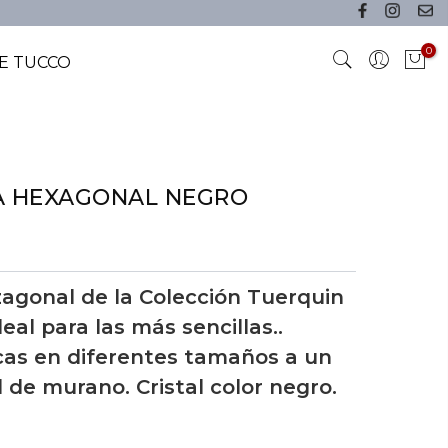
0
E TUCCO
A HEXAGONAL NEGRO
agonal de la Colección Tuerquin
eal para las más sencillas..
cas en diferentes tamaños a un
al de murano. Cristal color negro.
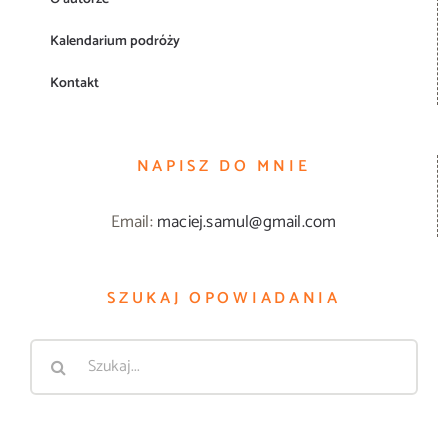
Kalendarium podróży
Kontakt
NAPISZ DO MNIE
Email:
maciej.samul@gmail.com
SZUKAJ OPOWIADANIA
Szukaj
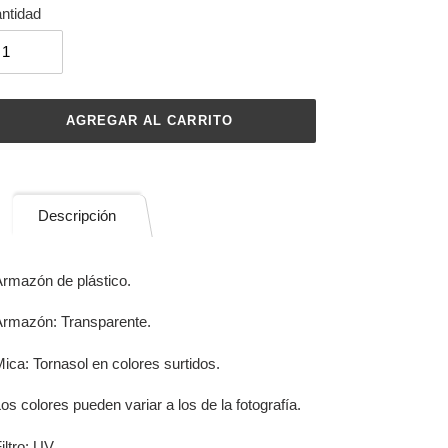
ntidad
AGREGAR AL CARRITO
regando
Descripción
ducto
rmazón de plástico.
rito
rmazón: Transparente.
mpra
ica: Tornasol en colores surtidos.
os colores pueden variar a los de la fotografía.
iltro: UV.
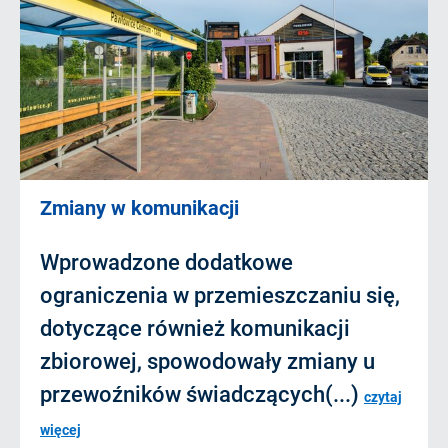
Zmiany w komunikacji
Wprowadzone dodatkowe
ograniczenia w przemieszczaniu się,
dotyczące również komunikacji
zbiorowej, spowodowały zmiany u
przewoźników świadczących(...)
czytaj
więcej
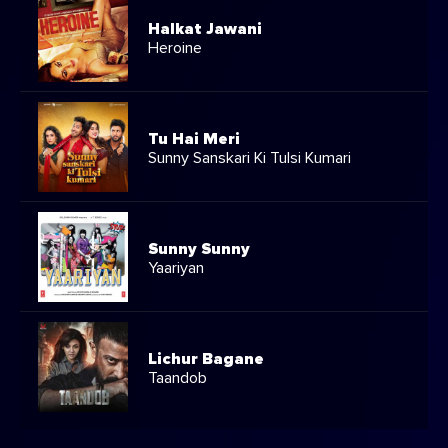
Halkat Jawani
Heroine
Tu Hai Meri
Sunny Sanskari Ki Tulsi Kumari
Sunny Sunny
Yaariyan
Lichur Bagane
Taandob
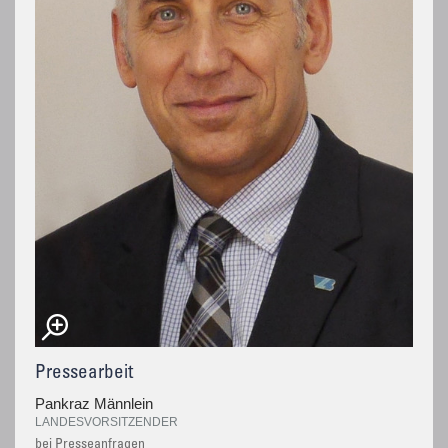
Pressearbeit
Pankraz Männlein
LANDESVORSITZENDER
bei Presseanfragen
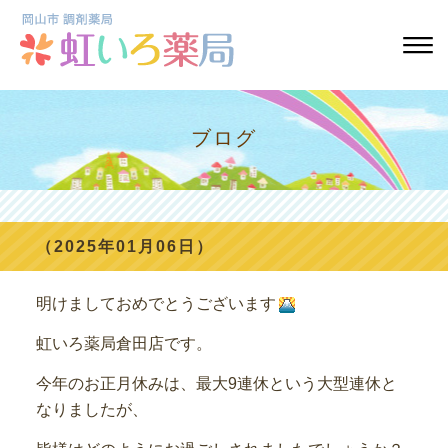
ブログ
（2025年01月06日）
明けましておめでとうございます
虹いろ薬局倉田店です。
今年のお正月休みは、最大9連休という大型連休と
なりましたが、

▬▬▬

## EXERCISE DIRECTIONS
Write the entries above out again exactly, but not the pictures.

## ANSWER SPACE
0
E TUCCO
A HEXAGONAL NEGRO
agonal de la Colección Tuerquin
eal para las más sencillas..
cas en diferentes tamaños a un
al de murano. Cristal color negro.
Kalendarium podróży
Kontakt
NAPISZ DO MNIE
Email:
maciej.samul@gmail.com
SZUKAJ OPOWIADANIA
Szukaj
ntidad
AGREGAR AL CARRITO
regando
Descripción
ducto
rmazón de plástico.
rito
rmazón: Transparente.
mpra
ica: Tornasol en colores surtidos.
os colores pueden variar a los de la fotografía.
iltro: UV.
Zmiany w komunikacji
Wprowadzone dodatkowe
ograniczenia w przemieszczaniu się,
dotyczące również komunikacji
zbiorowej, spowodowały zmiany u
przewoźników świadczących(...)
czytaj
więcej
Halkat Jawani
Heroine
Tu Hai Meri
Sunny Sanskari Ki Tulsi Kumari
Sunny Sunny
Yaariyan
Lichur Bagane
Taandob
Pressearbeit
Pankraz Männlein
LANDESVORSITZENDER
bei Presseanfragen
ブログ
（2025年01月06日）
明けましておめでとうございます
虹いろ薬局倉田店です。
今年のお正月休みは、最大9連休という大型連休と
なりましたが、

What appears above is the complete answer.